At work I've come across with an old process written in InfoSphere 11.7, I'm trying to migrate it to another framework but no one seems to know how it works (including me, of course).
The ETL process takes as input a fixed length .txt UTF-8 file. File estructure is as follows:
300000007200_0000000000004 20230524123704000000 P4 0001000073873269002000005091662 0001000073875269002 8 1
700202909 2160000000005967 20230524041311000000 P1 000100005606358000700000236541000045097 2502000501851 0001000066063680007 1000 000000237540000000 1
30000008810000000000003279 20230524041319000000 P2 00010000681349580050000366684071497 6204131926 00000100006813496800464000000000000000036768100000 1
At some point the program evaluates null values using the IsNull
function at a certain position on each row like:
If IsNull(Substrings(Input.reg,1,1)) then " " else Substrings(Input.reg,1,1)

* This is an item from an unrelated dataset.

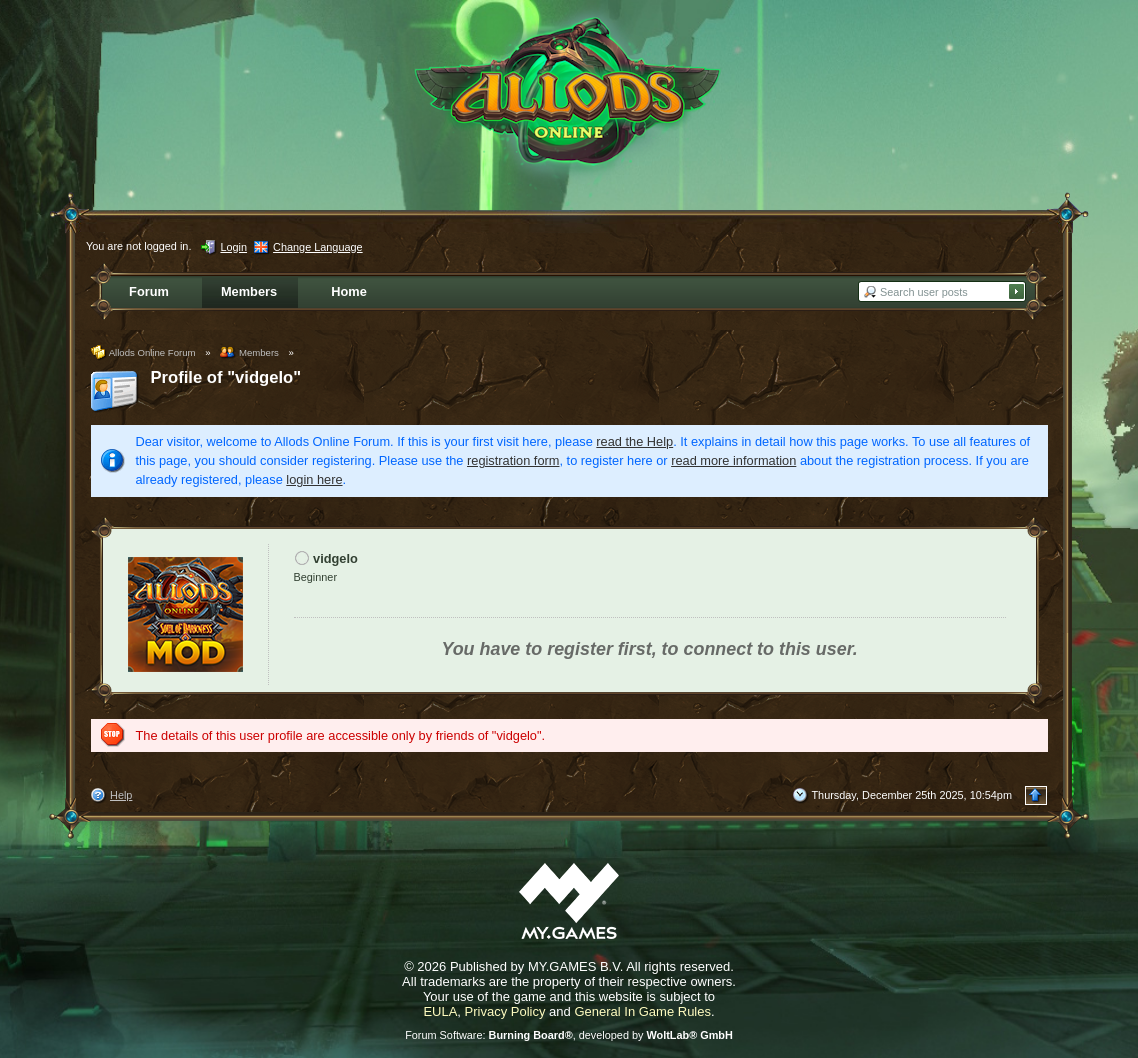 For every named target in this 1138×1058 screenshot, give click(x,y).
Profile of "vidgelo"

I'm familiar with null values in pandas, or SQL, but I'm not sure what is a null value in this context. From my understanding there will never be a null value, as there will always be a character (including spaces) at every position within the file.
Am I right?
The dev searches for Substrings(Input.reg,1,1), which in theory can return null despite the fact that the input can't deliver something to get null. If the target column type is not nullable, you need to deliver an expression that returns a "not-null". Therefore they wrap the input like this or alternatively with the NullToValue() or NullToEmpty() function, so that the expression itself guarantees a non-nullable output.